Given the above, this report works around two hypotheses. The first assumption considers that both Smithson’s and Bo’s curatorial methods develop a unique spatial scheme based on its relational capacity, informed by Aby Warburg’s non-linear approach. The second hypothesis infers that because of Smithson’s and Bo’s own intersectionality as female architects within the post-war context, both of their critical views were somehow overlooked and exiled from architectural history. 


Therefore, this investigation raises questions that relate with the theorization of design, the production of space and the relevance of author-self. In terms of design principles, the main inquiry is how does art history’s non-linear approach inform architecture? Then to fully understand its impact on space I will work with two questions: what kind of programme does the non-linear approach impart upon the exhibited and the space? And what does this programme mean in architectural terms?
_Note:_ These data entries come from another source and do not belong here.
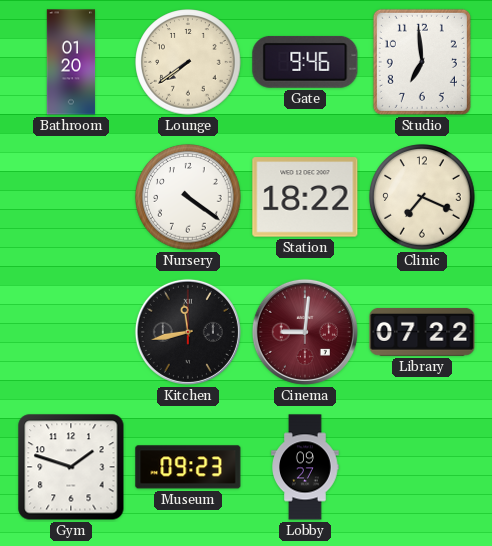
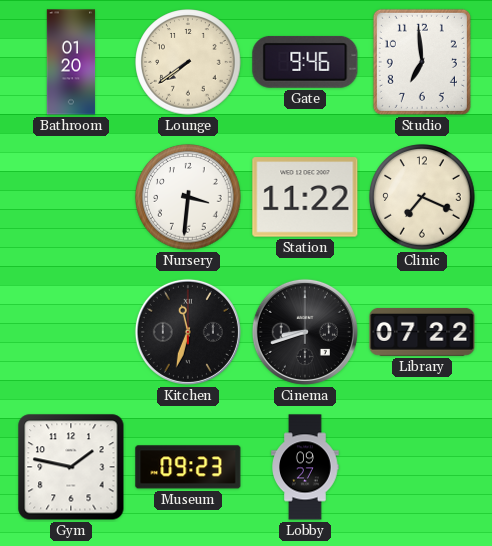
Nursery: 4:21 -> 3:31
Station: 18:22 -> 11:22
Kitchen: 11:43 -> 11:33
Cinema: 9:01 -> 8:42
Cinema dial: burgundy -> black
Gym: 1:48 -> 1:47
To review the importance of considering both architects singular views on curatorial practices, I ask why were they left out? And how is their revalorization relevant now? With all these inquiries I am opening to discussion alternative methods that critically review contemporary issues of the built environment. 


Hence, why is this relevant now? I have three main objectives that I aim to achieve with this dissertation, all of them are embedded in contemporary discussions. The first one is placed within the ongoing discussion about the commodification of architecture and the kind of relationships it promotes. Therefore, the core objective of this report is to analyse and consider how the application of non-linear time approaches enable the formulation of healthier and inclusive relations in the built environment. Complementary to the former, I aim to contribute with a critical review of what do visual aesthetics mean for culture and contemporary society. Lastly, my purpose in re-tracing overlooked singular theories aims to bring back diversity and subjectivity as part of the formulation of the built environment. As well as to challenge authorship as a modern product by re-thinking the impact of personal contributions informed by feminist theories.[3]
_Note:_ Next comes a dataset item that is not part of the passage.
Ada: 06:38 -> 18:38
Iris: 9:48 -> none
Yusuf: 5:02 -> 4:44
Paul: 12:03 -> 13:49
Following the hybridity of the hypotheses and research questions, I will employ a combined methodology to unpack this investigation. On the hand I will use an iconological approach to investigate the meaning of the spatial relations produced by non-linear curatorial practices. Consequently, to broaden the scope after having identified some connections among theories, I will use a study case methodology focalising in the curatorial practices of Alison Smithson and Lina Bo, framed in the post-war context. Considering that this investigation is focalising in analysing theoretical and spatial production from the perspective of the creator persona. This report will not contemplate the use ethnographic resources or interviews because they relate more with the user perspective.


The structure of this thesis is consciously organised based on thematic associations and not chronologically.  Every chapter is organised in sections, being the first section always a contextual analysis of the main subject of the unit. The first chapter presents the origins of modern linear time to introduce the non-linear time critique. After which I review modern architecture exhibitions based in their conceptions of time and design display. The second chapter starts by identifying Aby Warburg’s method as a non-linear curatorial approach based on a scheme of relations. The second part of this unit follows common points between Warburg’s model and Alison Smithson’s and Lina Bo’s post-war curatorial approach. In chapter three, deconstructs both study cases by establishing, curatorial approach, curatorial programme, and it’s the meaning. The last chapter reflects on the relevance of singular contributions, informed by feminist theories of non-linear time. 

[1] Jane Hall, ‘Spaces of Transcultural Resistance: Alterity in the Design Practices of Lina Bo Bardi and Alison and Peter Smithson’ (PhD diss., The Royal College of Art, 2018). 

[2] Penelope Curtis and Dirk van den Heuvel, Art on Display 1949 -69 (Calouste Gulbenkian Museum, 2019).